夢見る夢子は、元アイドルに運命を感じてしまいました!

「……話したんだな?」

うわ、バレてる!?



「ご、ごめんなさい!
何か良い手がないかと思って、恭子さんに相談してしまったんで。」

「まぁ、良い。
あいつは、口は固いから、言いふらしたりはしないだろう。
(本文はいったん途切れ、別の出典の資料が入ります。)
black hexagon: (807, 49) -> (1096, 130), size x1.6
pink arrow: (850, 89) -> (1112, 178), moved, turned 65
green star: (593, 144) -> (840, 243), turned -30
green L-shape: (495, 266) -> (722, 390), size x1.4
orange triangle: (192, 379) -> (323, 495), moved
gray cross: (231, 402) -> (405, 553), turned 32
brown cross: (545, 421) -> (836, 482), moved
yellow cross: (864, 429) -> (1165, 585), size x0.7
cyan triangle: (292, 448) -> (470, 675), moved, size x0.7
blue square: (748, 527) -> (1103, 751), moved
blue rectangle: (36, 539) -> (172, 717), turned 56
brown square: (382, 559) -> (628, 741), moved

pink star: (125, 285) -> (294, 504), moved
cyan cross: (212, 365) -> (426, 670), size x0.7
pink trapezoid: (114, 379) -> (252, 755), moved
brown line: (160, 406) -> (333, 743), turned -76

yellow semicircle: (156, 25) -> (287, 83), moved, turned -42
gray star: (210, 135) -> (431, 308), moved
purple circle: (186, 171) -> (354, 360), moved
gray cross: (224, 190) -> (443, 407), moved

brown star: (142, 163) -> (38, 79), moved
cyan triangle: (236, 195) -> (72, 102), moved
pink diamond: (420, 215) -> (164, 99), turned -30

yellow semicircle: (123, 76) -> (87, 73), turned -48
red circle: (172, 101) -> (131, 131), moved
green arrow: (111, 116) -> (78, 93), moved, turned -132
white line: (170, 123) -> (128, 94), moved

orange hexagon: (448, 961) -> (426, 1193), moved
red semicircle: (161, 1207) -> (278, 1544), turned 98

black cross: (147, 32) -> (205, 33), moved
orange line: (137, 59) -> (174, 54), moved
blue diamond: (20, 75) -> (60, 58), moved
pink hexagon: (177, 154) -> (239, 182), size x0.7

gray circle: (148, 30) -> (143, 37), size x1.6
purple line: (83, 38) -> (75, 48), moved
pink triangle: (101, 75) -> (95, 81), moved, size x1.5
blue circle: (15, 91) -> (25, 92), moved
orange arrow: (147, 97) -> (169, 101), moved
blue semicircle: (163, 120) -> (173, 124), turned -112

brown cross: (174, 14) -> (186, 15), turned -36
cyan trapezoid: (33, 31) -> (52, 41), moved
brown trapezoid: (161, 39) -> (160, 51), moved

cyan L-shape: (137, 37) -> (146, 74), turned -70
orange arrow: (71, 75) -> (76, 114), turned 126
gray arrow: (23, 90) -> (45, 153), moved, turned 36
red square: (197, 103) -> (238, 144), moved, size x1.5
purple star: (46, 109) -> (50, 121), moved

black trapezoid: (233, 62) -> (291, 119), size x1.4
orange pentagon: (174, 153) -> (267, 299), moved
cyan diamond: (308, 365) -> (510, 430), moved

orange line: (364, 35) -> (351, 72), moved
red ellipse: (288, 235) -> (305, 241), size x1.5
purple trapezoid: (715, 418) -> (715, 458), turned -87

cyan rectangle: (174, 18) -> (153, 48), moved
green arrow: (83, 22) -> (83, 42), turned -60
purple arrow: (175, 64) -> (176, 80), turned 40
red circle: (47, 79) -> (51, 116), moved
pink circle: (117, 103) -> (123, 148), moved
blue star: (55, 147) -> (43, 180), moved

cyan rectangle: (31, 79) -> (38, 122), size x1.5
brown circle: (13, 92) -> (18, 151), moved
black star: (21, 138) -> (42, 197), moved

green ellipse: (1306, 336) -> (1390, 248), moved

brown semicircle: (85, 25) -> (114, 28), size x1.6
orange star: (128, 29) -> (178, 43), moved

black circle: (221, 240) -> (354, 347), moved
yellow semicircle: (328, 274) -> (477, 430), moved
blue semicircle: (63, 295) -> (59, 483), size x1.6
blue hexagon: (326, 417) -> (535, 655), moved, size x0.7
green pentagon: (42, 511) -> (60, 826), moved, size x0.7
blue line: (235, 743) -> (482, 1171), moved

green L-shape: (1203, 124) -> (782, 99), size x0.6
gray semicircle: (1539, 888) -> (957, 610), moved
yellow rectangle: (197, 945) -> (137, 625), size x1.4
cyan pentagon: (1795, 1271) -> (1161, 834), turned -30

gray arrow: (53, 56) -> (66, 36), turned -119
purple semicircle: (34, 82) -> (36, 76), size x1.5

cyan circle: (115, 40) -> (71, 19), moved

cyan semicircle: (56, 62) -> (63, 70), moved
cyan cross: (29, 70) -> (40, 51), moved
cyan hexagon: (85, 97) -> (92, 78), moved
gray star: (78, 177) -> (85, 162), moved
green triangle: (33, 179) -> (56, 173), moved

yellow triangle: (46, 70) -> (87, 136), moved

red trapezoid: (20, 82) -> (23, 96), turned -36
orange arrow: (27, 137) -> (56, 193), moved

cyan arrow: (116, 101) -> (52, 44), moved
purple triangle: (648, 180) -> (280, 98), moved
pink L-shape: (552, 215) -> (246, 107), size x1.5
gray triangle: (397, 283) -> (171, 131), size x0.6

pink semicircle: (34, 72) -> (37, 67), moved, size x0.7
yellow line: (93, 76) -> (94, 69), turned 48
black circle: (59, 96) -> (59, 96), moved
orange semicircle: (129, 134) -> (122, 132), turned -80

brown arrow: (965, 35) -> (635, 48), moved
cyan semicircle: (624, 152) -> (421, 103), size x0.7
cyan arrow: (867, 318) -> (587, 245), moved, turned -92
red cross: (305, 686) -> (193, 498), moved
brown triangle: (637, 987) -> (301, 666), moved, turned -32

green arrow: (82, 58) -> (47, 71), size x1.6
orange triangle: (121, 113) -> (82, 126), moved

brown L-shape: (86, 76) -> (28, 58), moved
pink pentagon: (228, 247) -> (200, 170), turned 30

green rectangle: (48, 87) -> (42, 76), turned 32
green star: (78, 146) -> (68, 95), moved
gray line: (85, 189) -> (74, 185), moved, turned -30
」

いつも思うけど、恭子さんって、けっこう信頼されてるよね。
まぁ、だからこそ、特別なファンだったのかもしれないね。



「それで、恭子はなんて言ってた?」

「えー…それは……」

またしてもピンチだ。
なんて答えたら良いんだろう?



「ジョージさんが許すはずないって言ってただろ?」

「え、そ、それは…」

「やっぱりな。
もしかしたら、俺のカムバック、ジョージさんに邪魔されてるのかな?」

「えーー…それは、なんとも…」

「なんか最近そんな気がしてきた。
って、単に俺に実力がないならかもしれないけど、あまりにもダメだから、もしかしてって…」



そうだよ、その通りだよ。
言ってあげたい気はするけど、とりあえずは黙っていよう。



「たっくんには、実力があると思います。
恭子さんもそう言ってました。」

「そうかな?」

「そうですよ。ずっとレッスンも続けてたんだし、美男子隊の頃よりさらにバージョンアップしてるはずです。
たっくんは絶対カムバック出来ます!」

いい加減なこと、言っちゃった。
でも、今はそう言うしかないよね。